Maggie Bolger described the Judd and Maggie sound as “heavy guy girl harmonies, indie-folk-rock.” She said the two have frequently been compared to Fleetwood Mac.
The siblings write all of their own songs, whether separately or collaboratively. They find their inspiration in literature and stories, as well as real-life situations, Maggie Bolger said.
“And you can always write a yearning love song and people will relate to it,” Maggie Bolger added.
Now living in Nashville and working independently on their fourth full-length album, to be released late spring, the duo has nothing but good things to say about life as musicians.
The brother-sister pair values working together and Judd Bolger described the importance of the bond that they share as siblings.
“As brother and sister, we have a stronger bond,” Judd Bolger said. “We have been working together a long time, and the bond provides support. She complements me well.”
Maggie Bolger said there is a level of comfort in working with someone she knows so well.
“We just get up on stage and do our thing,” Maggie Bolger said. “The good part is that we know how the other person is going to act before they do.”

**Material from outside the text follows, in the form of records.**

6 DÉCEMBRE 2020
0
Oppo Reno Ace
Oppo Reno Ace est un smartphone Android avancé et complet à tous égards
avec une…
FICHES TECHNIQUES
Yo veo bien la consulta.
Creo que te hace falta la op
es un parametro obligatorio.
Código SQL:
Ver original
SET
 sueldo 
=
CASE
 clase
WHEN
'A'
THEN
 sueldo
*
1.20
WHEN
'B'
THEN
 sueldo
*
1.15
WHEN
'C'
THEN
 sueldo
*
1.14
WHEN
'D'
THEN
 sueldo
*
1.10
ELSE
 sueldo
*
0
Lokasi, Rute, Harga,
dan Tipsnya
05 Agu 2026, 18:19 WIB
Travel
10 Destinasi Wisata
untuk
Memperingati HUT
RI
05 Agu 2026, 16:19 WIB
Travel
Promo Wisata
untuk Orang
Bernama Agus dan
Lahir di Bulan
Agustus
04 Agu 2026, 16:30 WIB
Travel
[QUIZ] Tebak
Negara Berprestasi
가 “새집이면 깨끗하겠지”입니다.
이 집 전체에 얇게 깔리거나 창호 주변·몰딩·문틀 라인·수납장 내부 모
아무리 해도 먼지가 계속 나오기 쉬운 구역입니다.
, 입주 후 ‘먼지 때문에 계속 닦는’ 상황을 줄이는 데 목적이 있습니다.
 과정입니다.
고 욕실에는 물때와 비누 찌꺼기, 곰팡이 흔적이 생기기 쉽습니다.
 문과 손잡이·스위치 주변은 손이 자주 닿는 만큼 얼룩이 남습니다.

Judd and Maggie Bolger have toured nationally to promote their previous albums, and both enjoy meeting new people on the road.

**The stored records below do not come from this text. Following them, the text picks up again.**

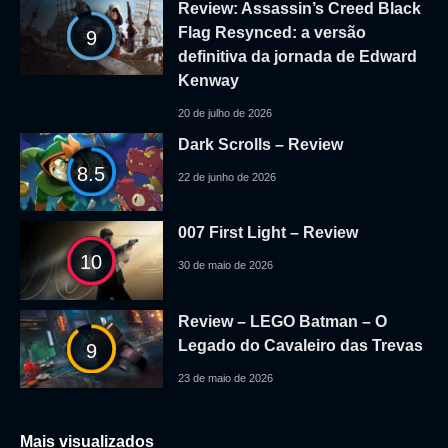
Review: Assassin’s Creed Black
Flag Resynced: a versão
9
definitiva da jornada de Edward
Kenway
20 de julho de 2026
Dark Scrolls – Review
8.5
22 de junho de 2026
007 First Light – Review
10
30 de maio de 2026
Review – LEGO Batman – O
Legado do Cavaleiro das Trevas
9
23 de maio de 2026
Mais visualizados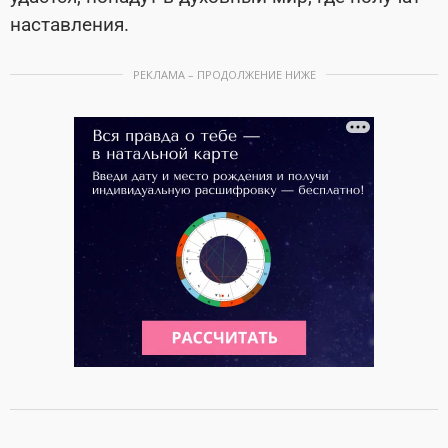
наставления.
РЕКЛАМА – ПРОДОЛЖЕНИЕ НИЖЕ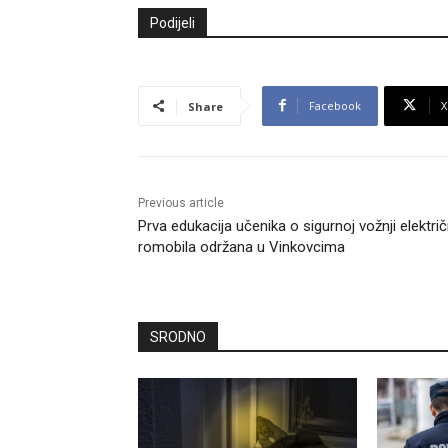
Podijeli
Facebook
X
Share
Previous article
Prva edukacija učenika o sigurnoj vožnji električ
romobila održana u Vinkovcima
SRODNO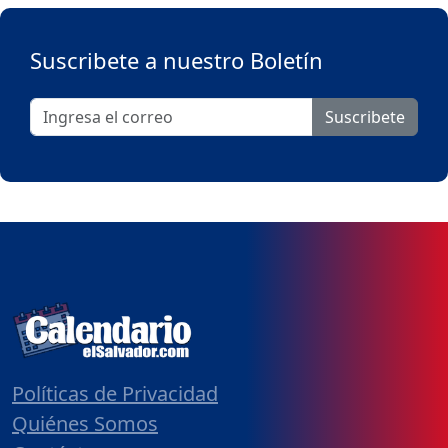
Suscribete a nuestro Boletín
Suscribete
Políticas de Privacidad
Quiénes Somos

“People tend to see us as vagrant artists, and so they reach out to you. They are interested and supportive,” Maggie Bolger said. “I like sharing everything I have worked for… lyrics, music and message.”
Judd Bolger said the duo tried to think of a name for themselves, but their simple, first-names-only title “just happened.”
Sparrow and The Ghost is a Tuscaloosa band featuring Rachel Roberts, Stuart Bond and Reed Watson. Bond said he heard Roberts sing at an open-mic night and “had to have her sing with me.”
Bond and Roberts have been working together as Sparrow and The Ghost for four months, and the group added drummer Watson just two weeks ago. Watson was previously their manager on Hackberry Records.
According to its MySpace page, the band adds “their own unique spin on the classic sounds of folk, country and the blues.” It does not explain the band’s name, though, and Bond said he wouldn’t either.
“We like to keep the mystery about it,” Roberts said. “We want people to wonder.”
The Sparrow and The Ghost sound is similarly mysterious, because it changes each time they play.
“We’ll do a song in a set, and it will sound like Jimi Hendrix one night and Johnny Cash the next,” Bond said.
Equipped with an old typewriter and a piano, Bond is the songwriter for the group, but Roberts is frequently a part of the process as well.
“It is almost like songs are just floating up in the air and you just have to reach out and grab it,” Bond said.
“He comes up with the melody and the song, and I add the harmony,” Roberts said.
Roberts said the Bama Theatre is her “favorite place in town to perform because everyone really listens, and there is a great connection with the audience.”
Sparrow and The Ghost’s demo will be available for free on hackberryrecords.com this Friday, and will be given to anyone attending the show who has not seen the group play before.